Depends on the size of your database, the structure of your database, the queries you are doing against it, etc. Generally MyISAM is faster, but InnoDB supports record level locking (MyISAM only does table-level locking). So if you are going a lot of queries that are not able to hit indexes and such, using MyISAM can slow things down since additional queries have to wait for the previous one to finish. Generally, a well designed database with well designed queries, MyISAM will be faster.
It depends on your situation data/queryoes/configuration/schema/hardware, run benchmarks with representative data. Then draw your own conclusions.
Usually MYISAM is enough .. very rarely we need to switch to InnoDB. As shown said when we need record level locking. If you need to make it faster use indexing.

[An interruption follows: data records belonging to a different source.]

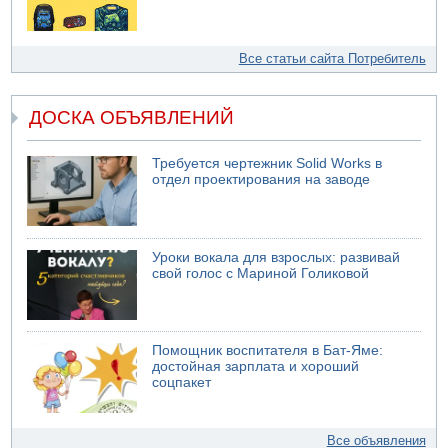
Все статьи сайта Потребитель
ДОСКА ОБЪЯВЛЕНИЙ
Требуется чертежник Solid Works в
отдел проектирования на заводе
Уроки вокала для взрослых: развивай
свой голос с Мариной Голиковой
Помощник воспитателя в Бат-Яме:
достойная зарплата и хороший
соцпакет
Все объявления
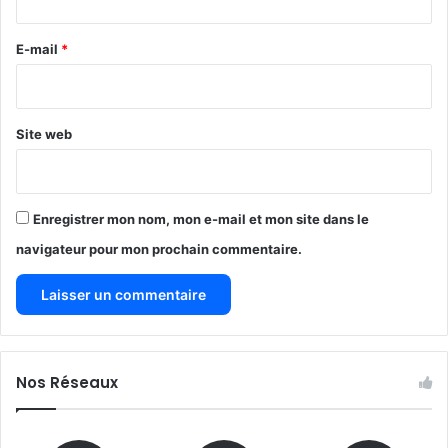
r
e
E-mail
*
*
Site web
Enregistrer mon nom, mon e-mail et mon site dans le
navigateur pour mon prochain commentaire.
Nos Réseaux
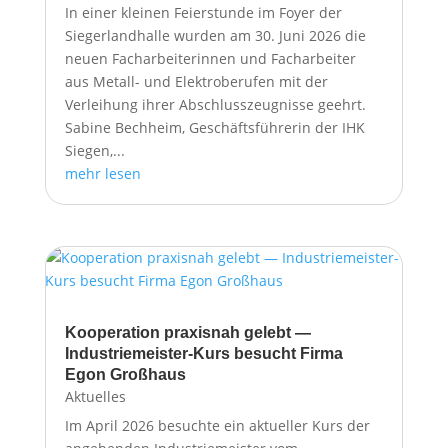
In einer kleinen Feierstunde im Foyer der
Siegerlandhalle wurden am 30. Juni 2026 die
neuen Facharbeiterinnen und Facharbeiter
aus Metall- und Elektroberufen mit der
Verleihung ihrer Abschlusszeugnisse geehrt.
Sabine Bechheim, Geschäftsführerin der IHK
Siegen,...
mehr lesen
Kooperation praxisnah gelebt —
Industriemeister-Kurs besucht Firma
Egon Großhaus
Aktuelles
Im April 2026 besuchte ein aktueller Kurs der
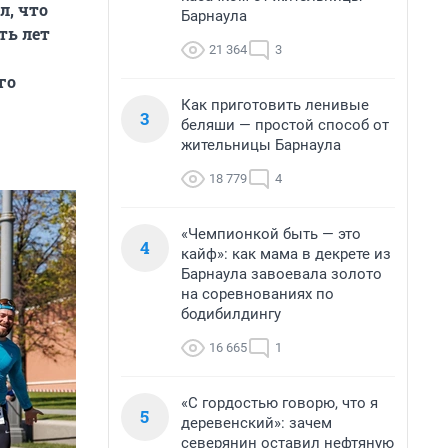
л, что
Барнаула
ть лет
21 364
3
го
Как приготовить ленивые
3
беляши — простой способ от
жительницы Барнаула
18 779
4
«Чемпионкой быть — это
4
кайф»: как мама в декрете из
Барнаула завоевала золото
на соревнованиях по
бодибилдингу
16 665
1
«С гордостью говорю, что я
5
деревенский»: зачем
северянин оставил нефтяную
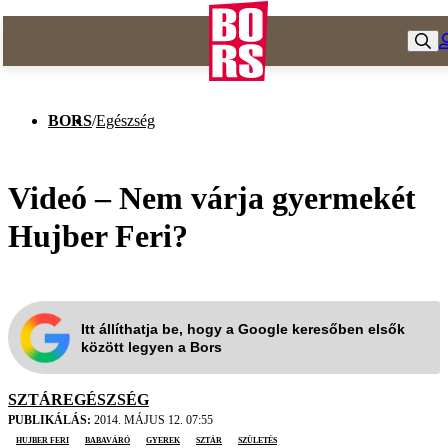
BORS
/
Egészség
Videó – Nem várja gyermekét
Hujber Feri?
Itt állíthatja be, hogy a Google keresőben elsők
között legyen a Bors
SZTÁREGÉSZSÉG
PUBLIKÁLÁS:
2014. MÁJUS 12. 07:55
Hujber Feri
babaváró
gyerek
sztár
születés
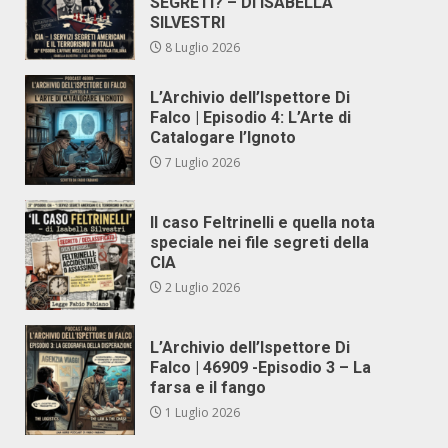
SEGRETI? – DI ISABELLA
SILVESTRI
8 Luglio 2026
L’Archivio dell’Ispettore Di
Falco | Episodio 4: L’Arte di
Catalogare l’Ignoto
7 Luglio 2026
Il caso Feltrinelli e quella nota
speciale nei file segreti della
CIA
2 Luglio 2026
L’Archivio dell’Ispettore Di
Falco | 46909 -Episodio 3 – La
farsa e il fango
1 Luglio 2026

Check this out: http://www.mysqlperformanceblog.com/2007/01/08/innodb-vs-myisam-vs-falcon-benchmarks-part-1 I prefer InnoDB to MyISAM for many reasons, one being that I can usually get better performance from it. I also use foreign keys regularly which are not available without some trigger hacks in MyISAM. Trying to formulating a workable backup plan on MyISAM is almost impossible once your tables get large (Full database locks are not a customer-friendly idea on a production DB). Lastly, MyISAM databases will almost always get corrupted at some point.